Renato Rainha, conselheiro no TCDF e relator do processo que bloqueou o pagamento, afirma que muitos dos aborrecimentos poderiam ter sido evitados. “Houve atrasos que frustraram as expectativas da comunidade e que podem trazer impacto financeiro aos cofres do DF”, diz. De acordo com o órgão, só no Parque Burle Marx deveriam estar prontos 55% do plano de pavimentação, que inclui ciclovias, estacionamentos e vias de acesso. Hoje, porém, observa-se apenas a construção de parte das pistas externas. A presidente da Terracap, Maruska Lima, atribui a demora a divergências entre os órgãos envolvidos. “É essencial que todos trabalhem juntos para que o projeto seja implementado”, explica. Mesmo sem um bom grau de sinergia, ela já adianta resoluções, como garantir a iluminação pública nas quadras residenciais prontas e a finalização do plano de paisagismo, reformulado para atender às novas exigências de acessibilidade. Maruska promete também um acordo com a Fundação Nacional do Índio (Funai). Por ele, os índios que ocupam um trecho do setor seriam remanejados antes do início das chuvas. A proposta, no entanto, contraria a atual posição da Funai, que não admite intervenções na área reservada aos indígenas.
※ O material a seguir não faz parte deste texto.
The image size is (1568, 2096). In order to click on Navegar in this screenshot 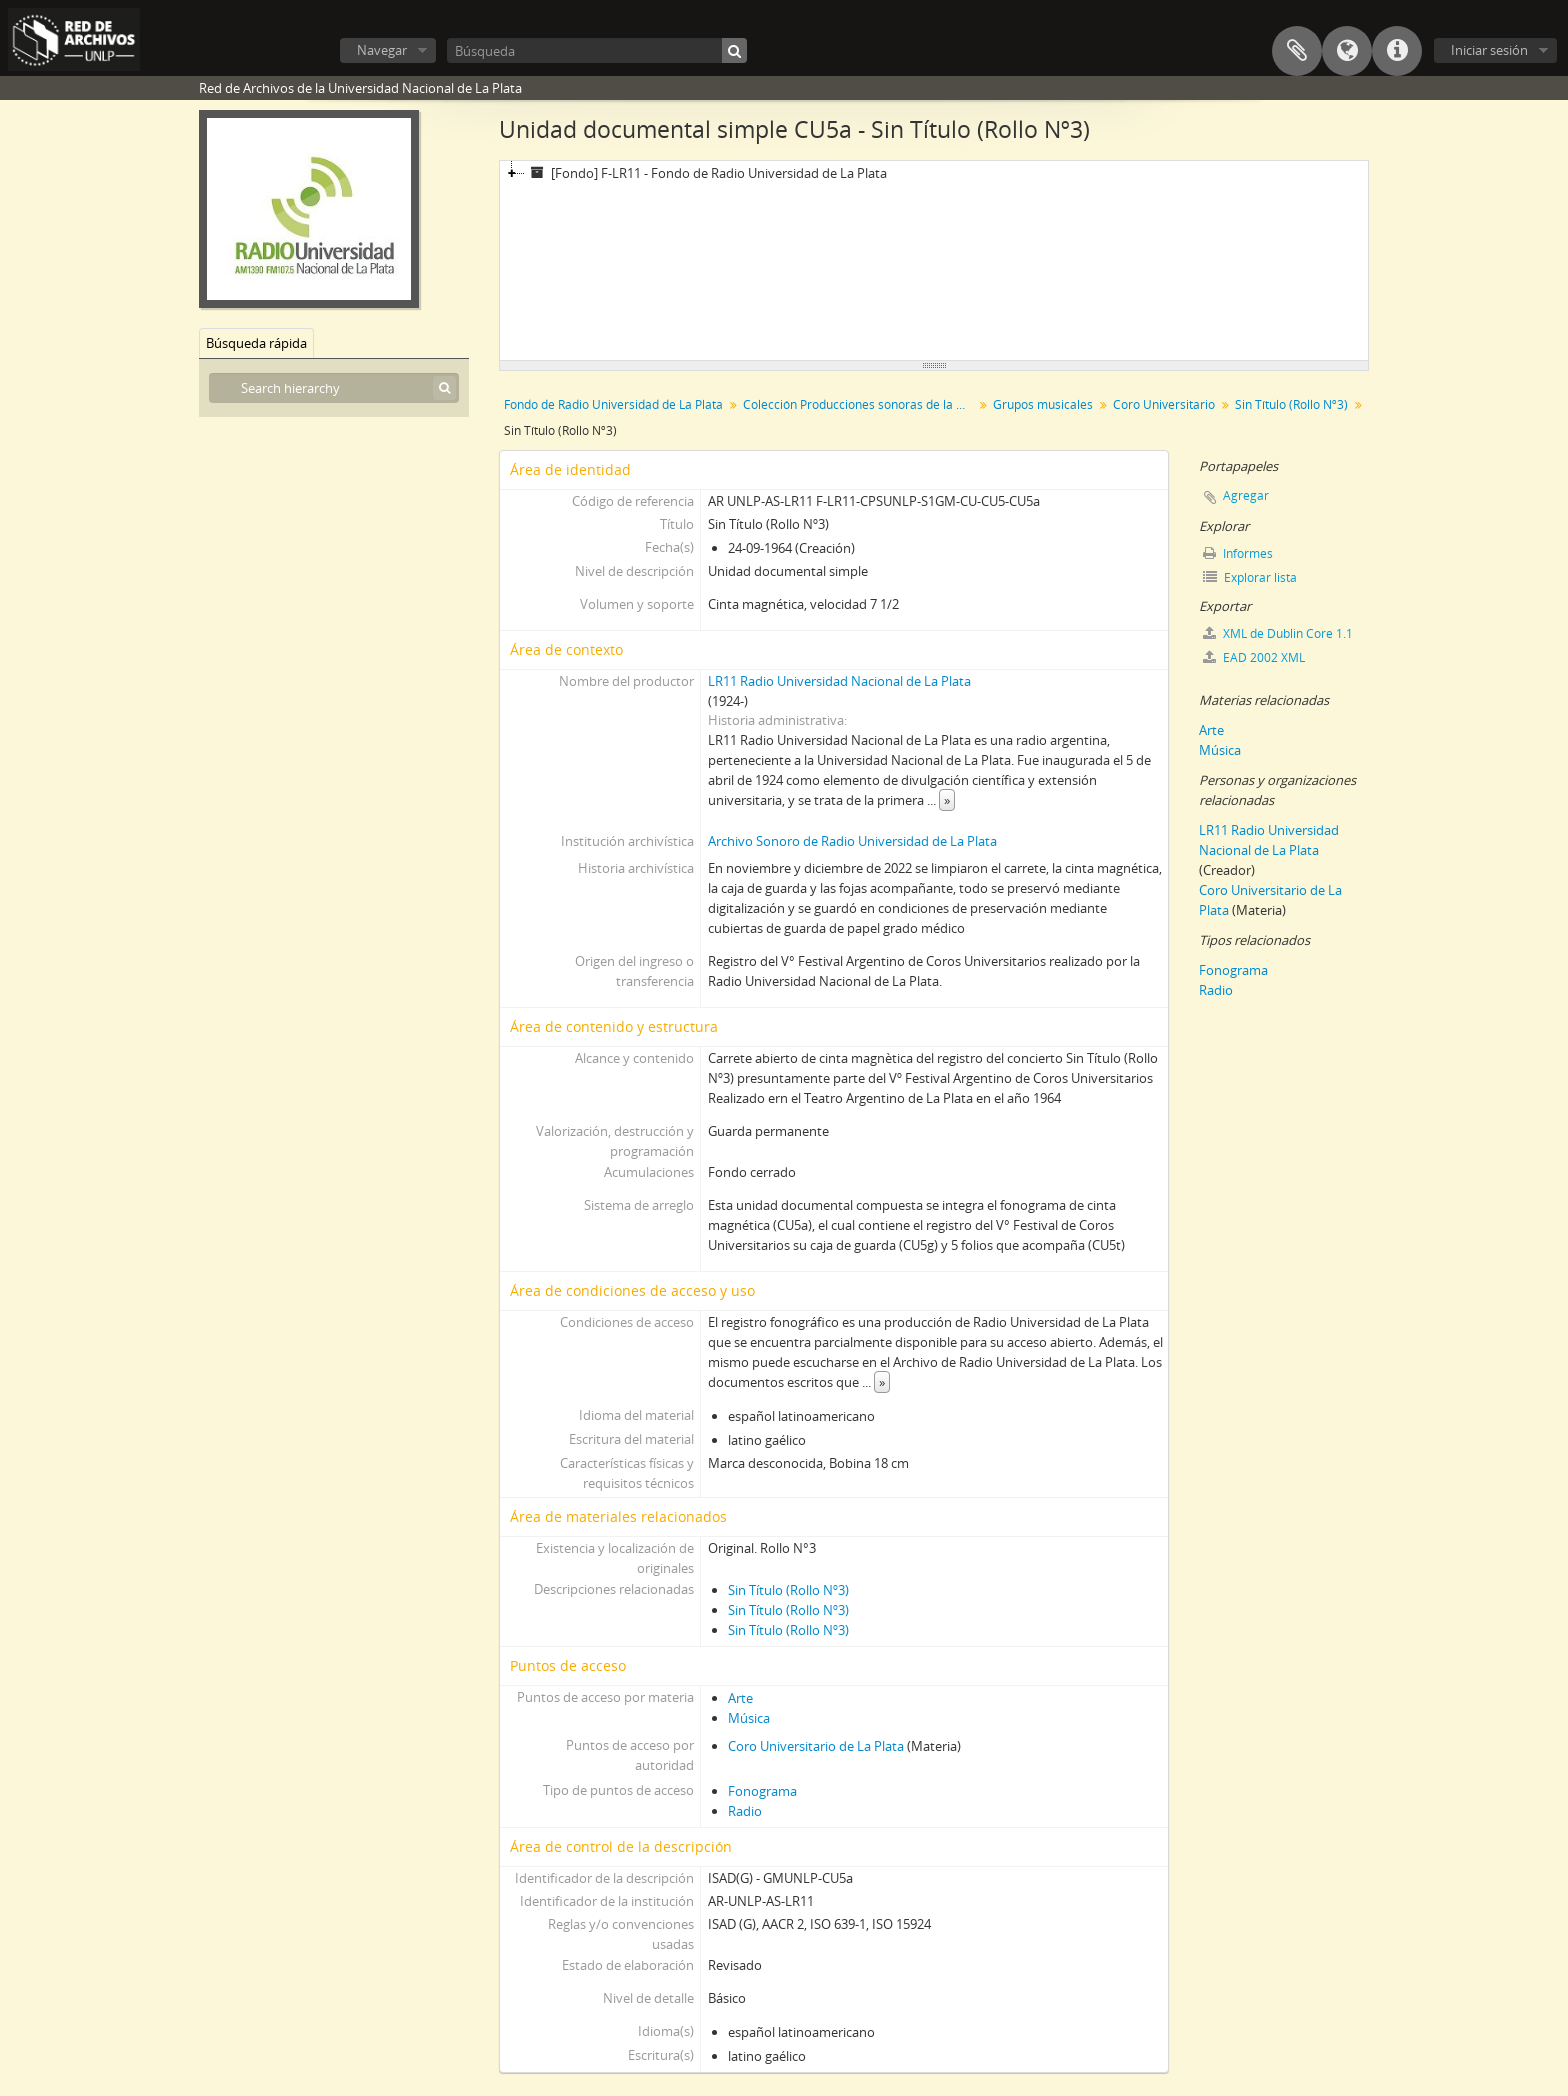 , I will do `click(382, 50)`.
Como resultado dessa controvérsia, o Noroeste viu diminuir o preço de seus apartamentos. O valor mínimo atual, de 12 500 reais o metro quadrado, deixa o bairro na posição de menos valorizado do Plano Piloto. Contudo, representantes do setor imobiliário mostram-se otimistas. “O Noroeste tem boa localização e foi bem planejado. Logo voltará a ser disputado”, diz Paulo Muniz, presidente da Ademi, construtora responsável por 10% dos empreendimentos residenciais do local. “Há uma série de inovações na região, como vias que conectam as quadras internamente e área comercial separada da residencial”, afirma Rogério Markiewicz, diretor do escritório de arquitetura MKZ. Por enquanto, são essas previsões que alimentam a esperança dos habitantes do Noroeste e os fazem sonhar com o destino prometido para o setor.